Some women are more prone to developing cystitis than others. Women who have irregular sexual routines, for example, can develop cystitis more frequently. Women who use diaphragms as birth control option are also at risk, especially if the diaphragm is coated with spermicidal agents. Women with an altered reproductive system, such as pregnant women or menopausal women, who undergo changes at hormonal levels also need to be careful about cystitis.
Other uncommon risk factors for cystitis for both women and men include changes in the immune system, kidney stones, enlarged prostate, improper flow in urine and prolonged usage of bladder catheters.

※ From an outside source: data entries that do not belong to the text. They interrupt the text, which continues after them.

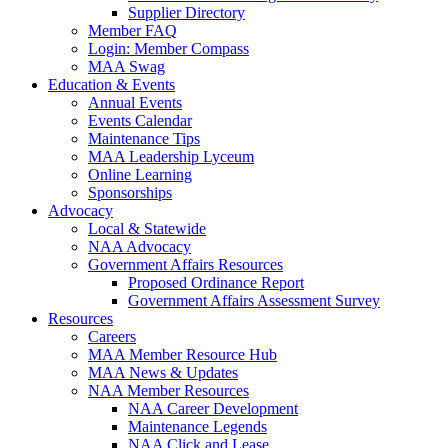
Supplier Directory
Member FAQ
Login: Member Compass
MAA Swag
Education & Events
Annual Events
Events Calendar
Maintenance Tips
MAA Leadership Lyceum
Online Learning
Sponsorships
Advocacy
Local & Statewide
NAA Advocacy
Government Affairs Resources
Proposed Ordinance Report
Government Affairs Assessment Survey
Resources
Careers
MAA Member Resource Hub
MAA News & Updates
NAA Member Resources
NAA Career Development
Maintenance Legends
NAA Click and Lease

Cystitis never causes any problems if treated properly on time. In rare cases, if the infection remains untreated for a long time, it can develop into more complicated disease such as kidney infection. The bacteria present in urethra might multiply and expand all the way to your kidney. Infections in the kidney can damage kidneys permanently. Another complication that can arise due to bladder complication is blood in the urine, which can only be observed at the microscopic level and not visually present.
Cystitis can be confused with other urinary tract infections, therefore, an appropriate diagnosis is required. There are two ways to confirm the presence of cystitis. A doctor may request a urine analysis test through urine sample to view the severity of inflammation by confirming the presence of pus, blood or bacteria in the urine. Your doctor might also request urine bacterial culture to confirm the origin of bacteria present. Another way to confirm inflammation is through cystoscopy. Your doctor might insert a thin tube with a camera to explore the inner condition of your urinary tract.
Antibiotics such as Trimethoprim and Nitrofurantoin are the best line of action against cystitis. The drug and dosage of antibiotics depends on individual health and the severity of infection. If the infection occurs for the first time, then antibiotics can treat it in a day. Recurrent infections require longer periods of time. Regardless of when the infection clears, it is necessary to complete the full prescribed course of antibiotics. If you leave the course incomplete, the bacterial infection will return again.
In the case of interstitial cystitis, the underlying cause is not clear. Due to this, prescribing a single course of treatment can be very hard. Other alternative strategies of treatments such as nerve stimulation, bladder stretching and topical treatments might be required. Usually, doctors focus on flushing bacteria out of urinary bladder as the primary treatment strategy.
Cystitis can be very painful. There are a few ways to reduce the pain through home remedies. When the pain is severe, use a heating pad on your lower abdomen. This will help reduce bladder pain and pressure. Another home remedy is to increase your water intake. Aim for at least 2 litres of water daily in order to keep yourself hydrated. Until your infection clears, avoid any form of spicy foods, citrus juices, soft drinks, alcohol and coffee as they can irritate bladder infection more. Lastly, taking a Sitz bath for fifteen minutes can also alleviate discomfort and pain.
A common prevention strategy for women is cranberry juice. It is recommended that women should incorporate cranberry juice in their diet to reduce their risk of acute and recurrent cystitis. Another way to prevent cystitis is by drinking plenty of water and keeping yourself hydrated. Women should also not hold their urinary urges. Frequent urination can help prevent infection as well, especially after any form of sexual activity.
Hygiene is very important for preventing inflammation and healthy urinary bladder. Avoid any harsh chemicals or strong feminine washes, and prefer showers over baths. Also, when wiping after urination, it is better to use a front to back movement rather than back to front movement. This avoids an invasion of bacteria and reduces the risk of inflammation.